(Recorded data)
--------

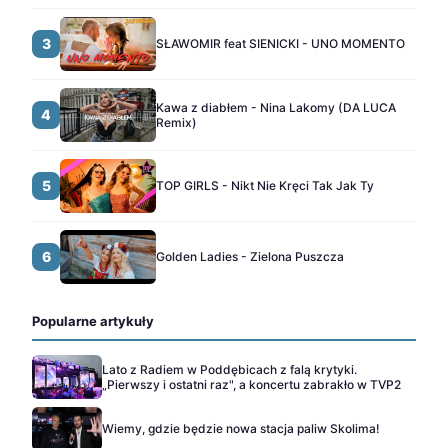
3
SŁAWOMIR feat SIENICKI - UNO MOMENTO
Kawa z diabłem - Nina Lakomy (DA LUCA
4
Remix)
5
TOP GIRLS - Nikt Nie Kręci Tak Jak Ty
6
Golden Ladies - Zielona Puszcza
Popularne artykuły
Lato z Radiem w Poddębicach z falą krytyki.
„Pierwszy i ostatni raz", a koncertu zabrakło w TVP2
Wiemy, gdzie będzie nowa stacja paliw Skolima!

--------

WORK ITEM: Print all the entries again exactly as written, but without the pictures.

ANSWER TO THE EXERCISE:
3
SŁAWOMIR feat SIENICKI - UNO MOMENTO
Kawa z diabłem - Nina Lakomy (DA LUCA
4
Remix)
5
TOP GIRLS - Nikt Nie Kręci Tak Jak Ty
6
Golden Ladies - Zielona Puszcza
Popularne artykuły
Lato z Radiem w Poddębicach z falą krytyki.
„Pierwszy i ostatni raz", a koncertu zabrakło w TVP2
Wiemy, gdzie będzie nowa stacja paliw Skolima!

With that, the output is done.